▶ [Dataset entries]
+ + + +

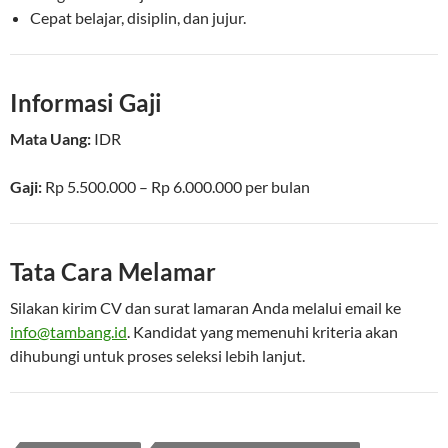
Cepat belajar, disiplin, dan jujur.
Informasi Gaji
Mata Uang:
IDR
Gaji:
Rp 5.500.000 – Rp 6.000.000 per bulan
Tata Cara Melamar
Silakan kirim CV dan surat lamaran Anda melalui email ke
info@tambang.id
. Kandidat yang memenuhi kriteria akan
dihubungi untuk proses seleksi lebih lanjut.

+ + + +

▶ [ASSIGNED TASK]
Please retype the records above exactly, but leave out any pictures.

▶ [TASK ANSWER]
Cepat belajar, disiplin, dan jujur.
Informasi Gaji
Mata Uang:
IDR
Gaji:
Rp 5.500.000 – Rp 6.000.000 per bulan
Tata Cara Melamar
Silakan kirim CV dan surat lamaran Anda melalui email ke
info@tambang.id
. Kandidat yang memenuhi kriteria akan
dihubungi untuk proses seleksi lebih lanjut.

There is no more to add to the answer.